Teddy Akumu

Personal information
- Full name: Anthony Akumu Agai
- Date of birth: 20 October 1992 (age 33)
- Place of birth: Rachuonyo, Kenya
- Height: 1.84 m (6 ft 0 in)
- Position: Midfielder

Team information
- Current team: Nejmeh
- Number: 66

Senior career*
- Years: Team / Apps / (Gls)
- 2010–2014: Gor Mahia / 100 / (1)
- 2014–2015: Al Khartoum
- 2016–2020: ZESCO United
- 2020–2022: Kaizer Chiefs / 34 / (2)
- 2023–2024: Sagan Tosu / 0 / (0)
- 2024–2025: Kheybar Khorramabad / 8 / (0)
- 2025–: Nejmeh / 20 / (1)

International career^{‡}
- 2011–: Kenya / 47 / (0)

= Teddy Akumu =

Kenyan footballer (born 1992)

Anthony "Teddy" Akumu Agai (born 20 October 1992) is a Kenyan professional footballer who plays as a midfielder for club Nejmeh and the Kenya national team.

==Club career==
Born in Rachuonyo, Akumu has played club football for Gor Mahia, Al Khartoum and ZESCO United. In January 2020, he moved to Kaizer Chiefs.
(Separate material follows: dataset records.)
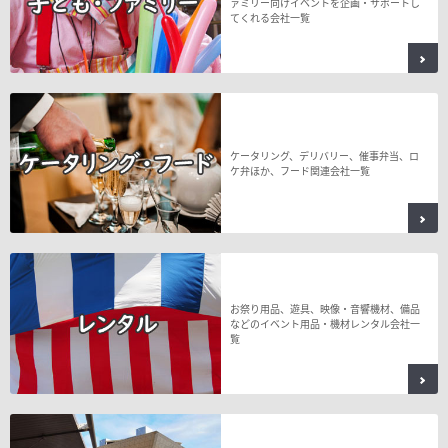
ァミリー向けイベントを企画・サポートし
てくれる会社一覧
ケータリング、デリバリー、催事弁当、ロ
ケ弁ほか、フード関連会社一覧
お祭り用品、遊具、映像・音響機材、備品
などのイベント用品・機材レンタル会社一
覧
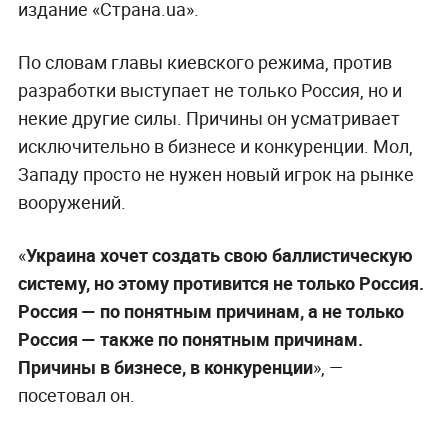
издание «Страна.ua».
По словам главы киевского режима, против
разработки выступает не только Россия, но и
некие другие силы. Причины он усматривает
исключительно в бизнесе и конкуренции. Мол,
Западу просто не нужен новый игрок на рынке
вооружений.
«
Украина хочет создать свою баллистическую
систему, но этому противится не только Россия.
Россия — по понятным причинам, а не только
Россия — также по понятным причинам.
Причины в бизнесе, в конкуренции
», —
посетовал он.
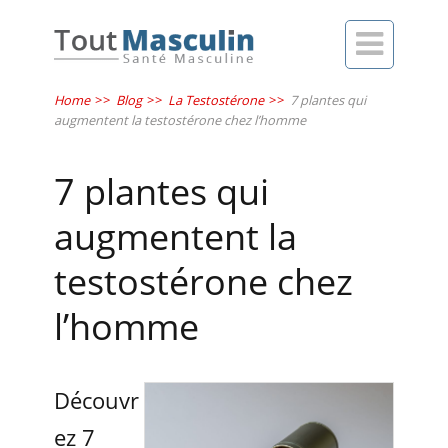

Home
>>
Blog
>>
La Testostérone
>>
7 plantes qui
augmentent la testostérone chez l’homme
7 plantes qui
augmentent la
testostérone chez
l’homme
Découvr
ez 7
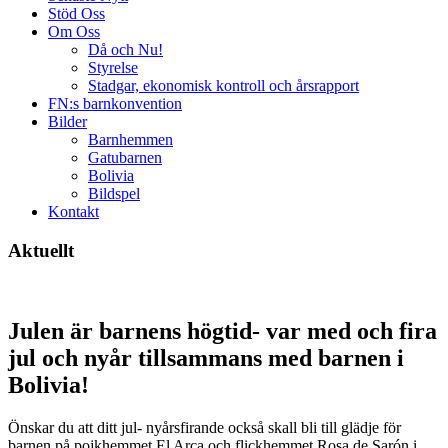
Stöd Oss
Om Oss
Då och Nu!
Styrelse
Stadgar, ekonomisk kontroll och årsrapport
FN:s barnkonvention
Bilder
Barnhemmen
Gatubarnen
Bolivia
Bildspel
Kontakt
Aktuellt
Julen är barnens högtid- var med och fira
jul och nyår tillsammans med barnen i
Bolivia!
Önskar du att ditt jul- nyårsfirande också skall bli till glädje för
barnen på pojkhemmet El Arca och flickhemmet Rosa de Sarón i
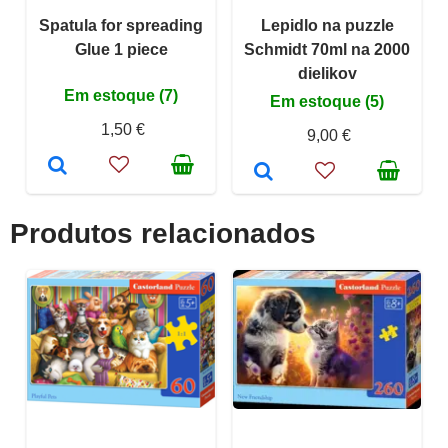
Spatula for spreading
Lepidlo na puzzle
Glue 1 piece
Schmidt 70ml na 2000
dielikov
Em estoque (7)
Em estoque (5)
1,50 €
9,00 €
Produtos relacionados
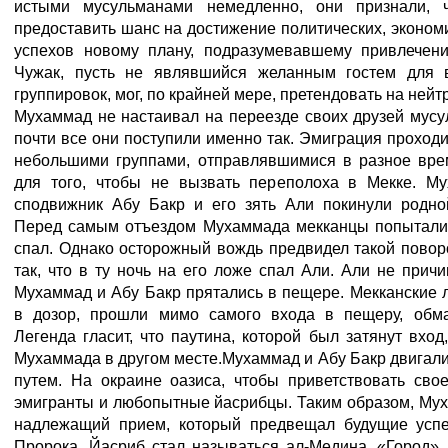
истыми мусульманами немедленно, они признали, 
предоставить шанс на достижение политических, эконом
успехов новому плану, подразумевавшему привлечение
Чужак, пусть не являвшийся желанным гостем для 
группировок, мог, по крайней мере, претендовать на нейт
Мухаммад не настаивал на переезде своих друзей мусу
почти все они поступили именно так. Эмиграция проходи
небольшими группами, отправлявшимися в разное врем
для того, чтобы не вызвать переполоха в Мекке. Му
сподвижник Абу Бакр и его зять Али покинули родно
Перед самым отъездом Мухаммада мекканцы попытались
спал. Однако осторожный вождь предвидел такой повор
так, что в ту ночь на его ложе спал Али. Али не причи
Мухаммад и Абу Бакр прятались в пещере. Мекканские
в дозор, прошли мимо самого входа в пещеру, обма
Легенда гласит, что паутина, которой был затянут вход
Мухаммада в другом месте.Мухаммад и Абу Бакр двигал
путем. На окраине оазиса, чтобы приветствовать сво
эмигранты и любопытные йасрибцы. Таким образом, Му
надлежащий прием, который предвещал будущие успе
Пророка. Йасриб стал называться ал-Медина, «Город»,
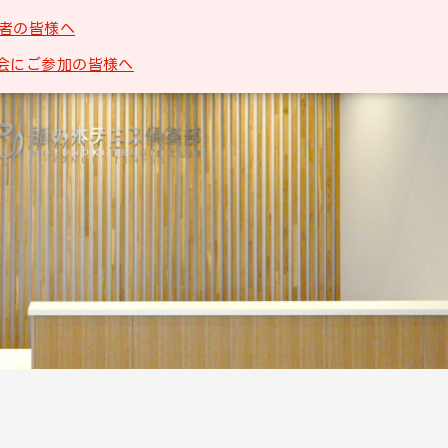
者の皆様へ
会にご参加の皆様へ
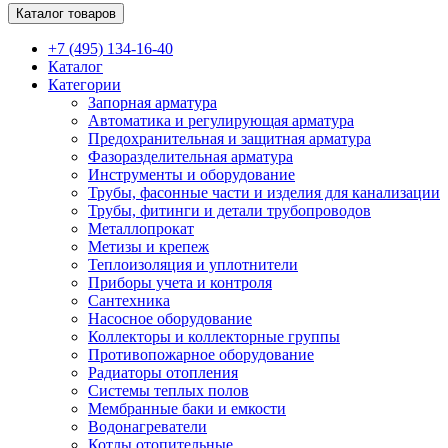
Каталог товаров
+7 (495) 134-16-40
Каталог
Категории
Запорная арматура
Автоматика и регулирующая арматура
Предохранительная и защитная арматура
Фазоразделительная арматура
Инструменты и оборудование
Трубы, фасонные части и изделия для канализации
Трубы, фитинги и детали трубопроводов
Металлопрокат
Метизы и крепеж
Теплоизоляция и уплотнители
Приборы учета и контроля
Сантехника
Насосное оборудование
Коллекторы и коллекторные группы
Противопожарное оборудование
Радиаторы отопления
Системы теплых полов
Мембранные баки и емкости
Водонагреватели
Котлы отопительные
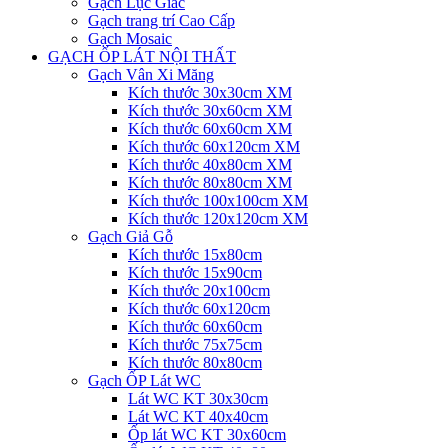
Gạch Lục Giác
Gạch trang trí Cao Cấp
Gạch Mosaic
GẠCH ỐP LÁT NỘI THẤT
Gạch Vân Xi Măng
Kích thước 30x30cm XM
Kích thước 30x60cm XM
Kích thước 60x60cm XM
Kích thước 60x120cm XM
Kích thước 40x80cm XM
Kích thước 80x80cm XM
Kích thước 100x100cm XM
Kích thước 120x120cm XM
Gạch Giả Gỗ
Kích thước 15x80cm
Kích thước 15x90cm
Kích thước 20x100cm
Kích thước 60x120cm
Kích thước 60x60cm
Kích thước 75x75cm
Kích thước 80x80cm
Gạch ỐP Lát WC
Lát WC KT 30x30cm
Lát WC KT 40x40cm
Ốp lát WC KT 30x60cm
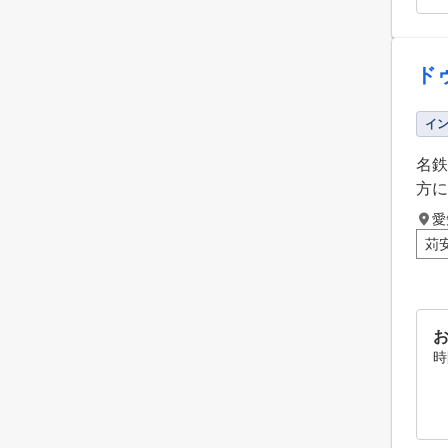
ド
イ
名鉄
方に
愛
苅
時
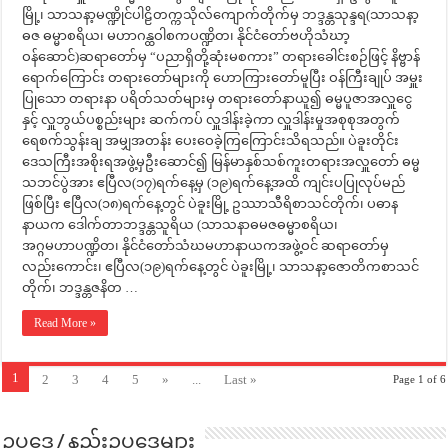
မြို့၊ သာသနာ့မဏ္ဍိုင်ပါဠိတက္ကသိုလ်ကျောက်တိုက်မှ ဘဒ္ဒန္တသုန္ဒရ(သာသနာ့
ဓဇ ဓမ္မာစရိယ၊ မဟာဂန္ထဝါစကပဏ္ဍိတ၊ နိုင်ငံတော်ဗဟိုသံဃာ့
ဝန်ဆောင်)ဆရာတော်မှ “ပညာရှိတို့ဆုံးမစကား” တရားခေါင်းစဉ်ဖြင့် နိဗ္ဗာန်
ရောက်ကြောင်း တရားတော်များကို ဟောကြားတော်မူပြီး ဝန်ကြီးချုပ် အမှူး
ပြုသော တရားနာ ပရိတ်သတ်များမှ တရားတော်နာယူ၍ ဓမ္မပူဇာအလှူငွေ
နှင့် လှူဘွယ်ပစ္စည်းများ ဆက်ကပ် လှူဒါန်းခဲ့ကာ လှူဒါန်းမှုအစုစုအတွက်
ရေစက်သွန်းချ အမျှအတန်း ပေးဝေခဲ့ကြကြောင်းသိရသည်။ ပဲခူးတိုင်း
ဒေသကြီးအစိုးရအဖွဲ့မှဦးဆောင်၍ မြန်မာနှစ်သစ်ကူးတရားအလှူတော် ဓမ္မ
သဘင်ပွဲအား ဧပြီလ(၁၇)ရက်နေ့မှ (၁၉)ရက်နေ့အထိ ကျင်းပပြုလုပ်မည်
ဖြစ်ပြီး ဧပြီလ(၁၈)ရက်နေ့တွင် ပဲခူးမြို့ ဥဿာသီရိစာသင်တိုက်၊ ပဓာန
နာယက ဒေါက်တာဘဒ္ဒန္တသူရိယ (သာသနာဓမဇဓမ္မာစရိယ၊
အဂ္ဂမဟာပဏ္ဍိတ၊ နိုင်ငံတော်သံဃမဟာနာယကအဖွဲ့ဝင် ဆရာတော်မှ
လည်းကောင်း၊ ဧပြီလ(၁၉)ရက်နေ့တွင် ပဲခူးမြို့၊ သာသနာ့ဇောတိကစာသင်
တိုက်၊ ဘဒ္ဒန္တဇနိတ …
Read More »
1
2
3
4
5
»
...
Last »
Page 1 of 6
ဥပဒေ / နည်းဥပဒေများ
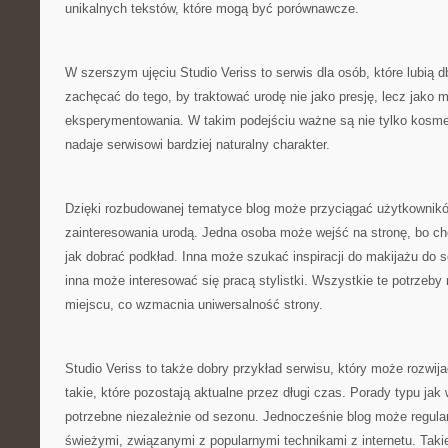
unikalnych tekstów, które mogą być porównawcze.
W szerszym ujęciu Studio Veriss to serwis dla osób, które lubią 
zachęcać do tego, by traktować urodę nie jako presję, lecz jako 
eksperymentowania. W takim podejściu ważne są nie tylko kosmet
nadaje serwisowi bardziej naturalny charakter.
Dzięki rozbudowanej tematyce blog może przyciągać użytkownik
zainteresowania urodą. Jedna osoba może wejść na stronę, bo ch
jak dobrać podkład. Inna może szukać inspiracji do makijażu do s
inna może interesować się pracą stylistki. Wszystkie te potrzeb
miejscu, co wzmacnia uniwersalność strony.
Studio Veriss to także dobry przykład serwisu, który może rozwijać
takie, które pozostają aktualne przez długi czas. Porady typu ja
potrzebne niezależnie od sezonu. Jednocześnie blog może regular
świeżymi, związanymi z popularnymi technikami z internetu. Taki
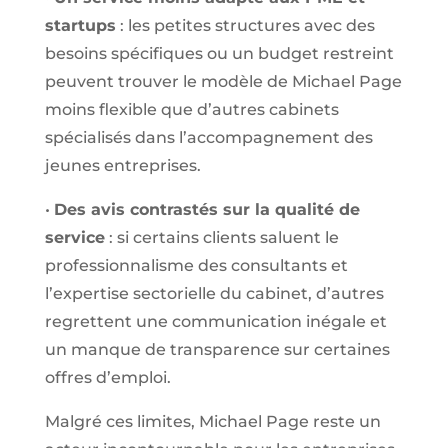
startups
: les petites structures avec des
besoins spécifiques ou un budget restreint
peuvent trouver le modèle de Michael Page
moins flexible que d’autres cabinets
spécialisés dans l’accompagnement des
jeunes entreprises.
•
Des avis contrastés sur la qualité de
service
: si certains clients saluent le
professionnalisme des consultants et
l’expertise sectorielle du cabinet, d’autres
regrettent une communication inégale et
un manque de transparence sur certaines
offres d’emploi.
Malgré ces limites, Michael Page reste un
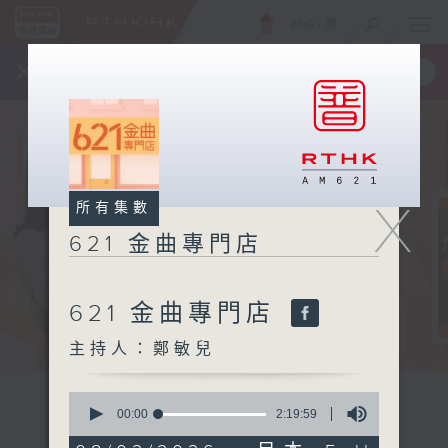
ENG
/
簡
×
全新 RTHK On The Go
取得
一手掌握 RTHK 電台、電視節目
X
所有集數
621 金曲專門店
621 金曲專門店
主持人：鄭敏兒
0
seconds
00:00
2:19:59
of
2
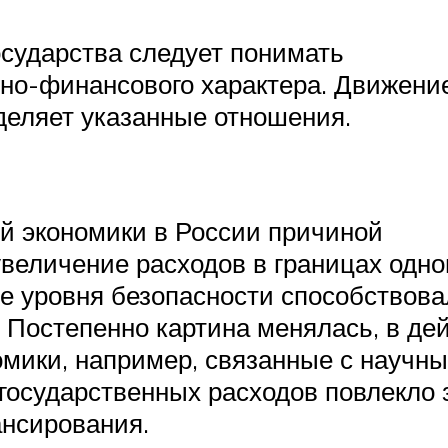
осударства следует понимать
но-финансового характера. Движение
деляет указанные отношения.
й экономики в России причиной
величение расходов в границах одно
ие уровня безопасности способствова
 Постепенно картина менялась, в де
омики, например, связанные с научн
государственных расходов повлекло 
ансирования.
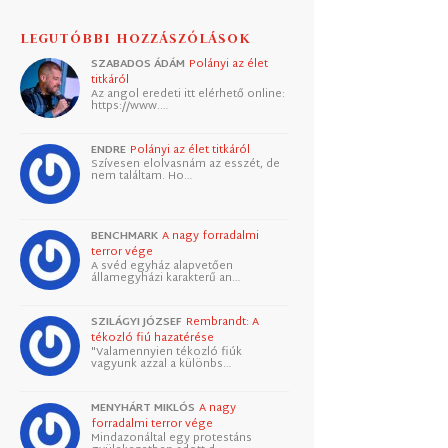
LEGUTÓBBI HOZZÁSZÓLÁSOK
SZABADOS ÁDÁM
Polányi az élet
titkáról
Az angol eredeti itt elérhető online:
https://www.…
ENDRE
Polányi az élet titkáról
Szívesen elolvasnám az esszét, de
nem találtam. Ho…
BENCHMARK
A nagy forradalmi
terror vége
A svéd egyház alapvetően
államegyházi karakterű an…
SZILÁGYI JÓZSEF
Rembrandt: A
tékozló fiú hazatérése
"Valamennyien tékozló fiúk
vagyunk azzal a különbs…
MENYHÁRT MIKLÓS
A nagy
forradalmi terror vége
Mindazonáltal egy protestáns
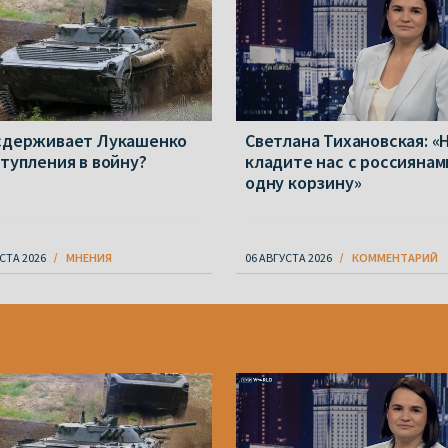
сдерживает Лукашенко
Светлана Тихановская: «
ступления в войну?
кладите нас с россиянам
одну корзину»
СТА 2026
МНЕНИЯ
06 АВГУСТА 2026
КОММЕНТАРИЙ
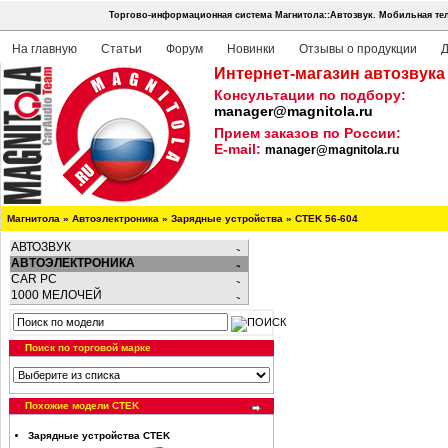
Торгово-информационная система Магнитола::Автозвук.
Мобильная тел
На главную
Статьи
Форум
Новинки
Отзывы о продукции
Д
Интернет-магазин автозвука
Консультации по подбору:
manager@magnitola.ru
Прием заказов по России:
E-mail:
manager@magnitola.ru
Магнитола
»
Автоэлектроника
»
Зарядные устройства
»
CTEK 56-604
АВТОЗВУК
АВТОЭЛЕКТРОНИКА
CAR PC
1000 МЕЛОЧЕЙ
Поиск по торговой марке
Похожие модели CTEK
Зарядные устройства CTEK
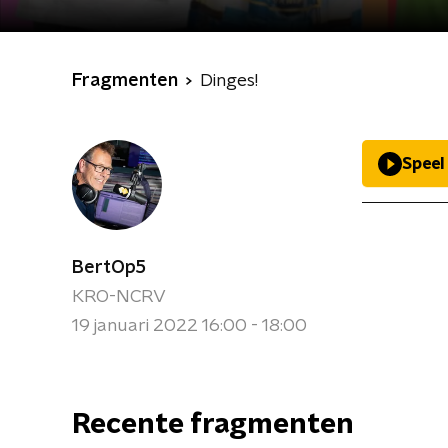
Fragmenten
Dinges!
Speel
BertOp5
KRO-NCRV
19 januari 2022 16:00 - 18:00
Recente fragmenten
He was announced as the first foreign signing of J1 League club Sagan Tosu, joining the club for the 2023 season. After limited playing time, Akumu was released at the end of the 2023 season.

In July 2024, Akumu signed for Iranian club Kheybar Khorramabad.

On 30 August 2025, Akumu joined Nejmeh in the Lebanese Premier League.

==International career==
He made his international debut for Kenya in 2011.